Esta, elegante e humilde, vive numa pequena cidade da Coreia do Sul com o seu neto, um adolescente perdido no lado obscuro da adolescência, e ganha o sustento através de regulares serviços de enfermagem em casa de um homem inválido. No dia em que se depara ela própria com os primeiros sinais de uma doença - Alzheimer - decide inscrever-se num curso de poesia como que à procura da afinidade básica com a vida e a natureza. Por exemplo, na contemplação de uma árvore ou de uma maçã.
Lee Chang-Dong, que também assina o argumento original, podia deixar-se ficar por esta premissa simples: uma mulher a renovar o seu interesse pelas pequenas coisas da vida depois de saber que a memória, dentro de pouco tempo, lhe falhará. Mas é no cruzamento disto com o caso do suicídio de uma jovem estudante - a qual se sabe desde logo ter sido violada por um grupo de rapazes, entre eles o neto da mulher - que a história adquire contornos muito dramáticos. A protagonista, usando da arte de uma serenidade dorida, irá manter um diálogo interior (em certa medida, uma contínua conversação "poética") com o espírito dessa jovem molestada, numa espécie de tentativa de remissão do pecado de alguém que acontece ser a boca que ela alimenta todos os dias, alguém do seu próprio sangue. E o filme constrói-se sobre o seu desejo de escrever um único poema. O poema justo. O poema capaz de atravessar a crueldade e encontrar a forma perfeita de uma despedida.

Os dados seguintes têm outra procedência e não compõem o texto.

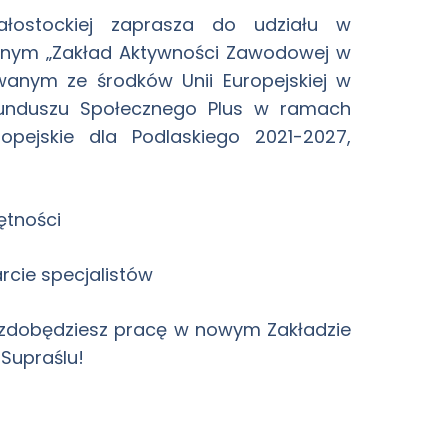
Białostockiej zaprasza do udziału w
ijnym
„Zakład Aktywności Zawodowej w
anym ze środków Unii Europejskiej w
Funduszu Społecznego Plus w ramach
pejskie dla Podlaskiego 2021-2027
,
ętności
cie specjalistów
zdobędziesz pracę w nowym Zakładzie
Supraślu!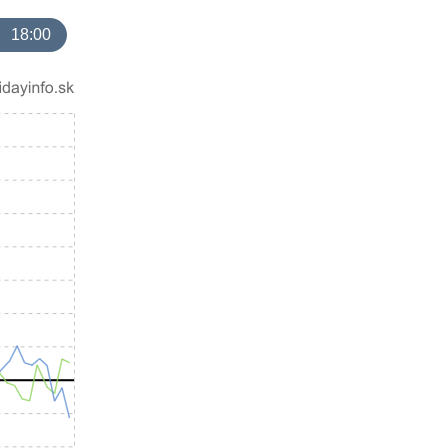
18:00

Apetece dizer que Poesia, nas suas duas horas e pouco de duração, representa o tempo da escrita desse poema. Os gestos e decisões desta mulher a braços com a sua realidade que, no fundo, é uma encruzilhada secreta, fazem germinar uma inspiração desconhecida. A maravilha está aí. Ou por outras palavras: Em Chamas pode ser a grande sensação do cinema de Lee Chang-Dong, mas Poesia é a sua pedra preciosa, filme de uma sabedoria cristalina, sem recurso à lágrima fácil.